Education Experts Caution Against Reliance On Test Scores in Teacher Evaluations

(Reposted by permission. For complete version see Education Policy Institute.)
Contact: Phoebe Silag or Karen Conner, (202) 775-8810

Student test scores are not reliable indicators of teacher effectiveness, even with the addition of value-added modeling (VAM), according to a new Economic Policy Institute report. Though VAM methods have allowed for more sophisticated comparisons of teachers than were possible in the past, they are still inaccurate, so test scores should not dominate the information used by school officials in making high-stakes decisions about the evaluation, discipline and compensation of teachers.

Among the 10 co-authors of the report, Problems with the Use of Student Test Scores to Evaluate Teachers, is Helen F. Ladd, Edgar T. Thompson Distinguished Professor at the Sanford School of Public Policy and president-elect of the Association for Public Policy Analysis and Management.

The Obama administration has encouraged states to adopt laws that use student test scores as a significant component in evaluating teachers, and a number of states have done so. The Los Angeles Times recently used value-added methods to evaluate teachers in the Los Angeles Unified School District based on the test scores of their students, and Secretary of Education Arne Duncan supported the paper’s decision to publicly release this information, asserting that parents have a right to know how effective their teachers are.

The conclusions of the EPI report suggest that the Times’ analysis, which attempts to analyze teacher effectiveness, is unreliable and inaccurate. The co-authors make clear that accuracy and reliability of analyses of student test scores, even in their most sophisticated form, are highly problematic.

Analyses of VAM results show that they are often unstable across time, classes and tests.  Thus, test scores, even with the addition of VAM, are not accurate indicators of teacher effectiveness. Student test scores cannot fully account for the wide range of factors that influence student learning, particularly the backgrounds of students, school supports and the effects of summer learning loss. As a result, teachers who teach students with the greatest educational needs appear to be less effective than they are. Furthermore, VAM does not take into account nonrandom sorting of teachers to students across schools and students to teachers within schools.

The authors point to other negative consequences of using test scores to evaluate teacher performance: Teachers have an incentive to “teach to the test;” incentives to collaborate within schools are reduced; and teacher morale can suffer.

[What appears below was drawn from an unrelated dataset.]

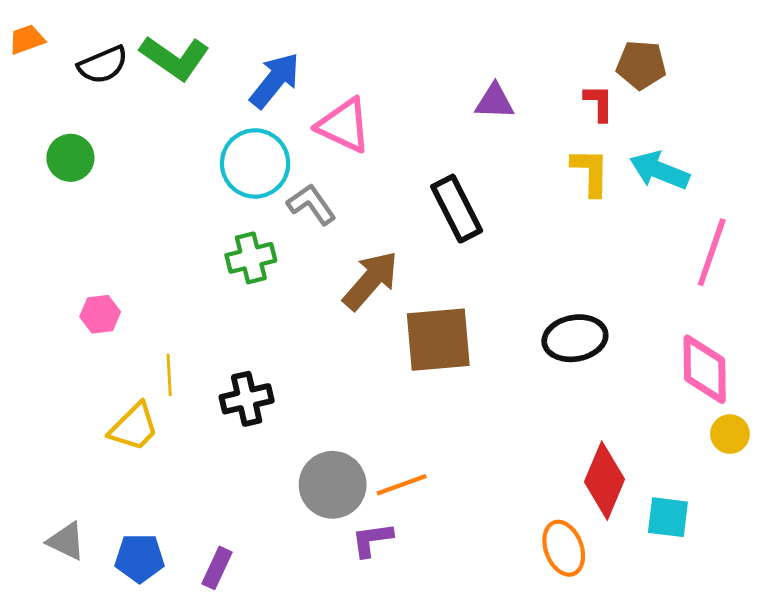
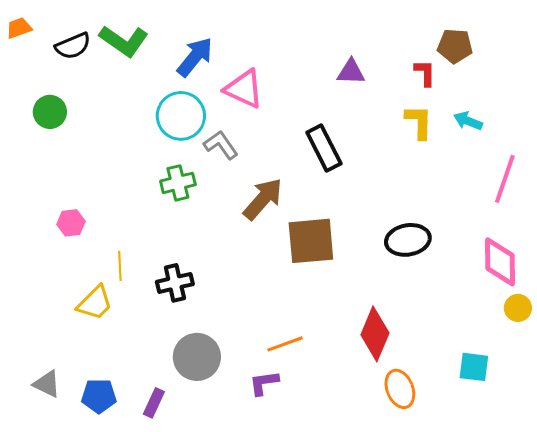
cyan arrow: (660, 171) -> (468, 121), size x0.7
red diamond: (605, 481) -> (375, 334), moved
gray circle: (333, 485) -> (197, 357), moved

The authors conclude that that, “Although standardized test scores of students are one piece of information that school leaders may use to make judgments about teacher effectiveness, test scores should be only a small part of an overall comprehensive evaluation.”

The report's co-authors are: Eva L. Baker, Paul E. Barton, Linda Darling-Hammond, Edward Haertel, Helen F. Ladd, Robert L. Linn, Diane Ravitch, Richard Rothstein, Richard J. Shavelson and Lorrie A. Shepard.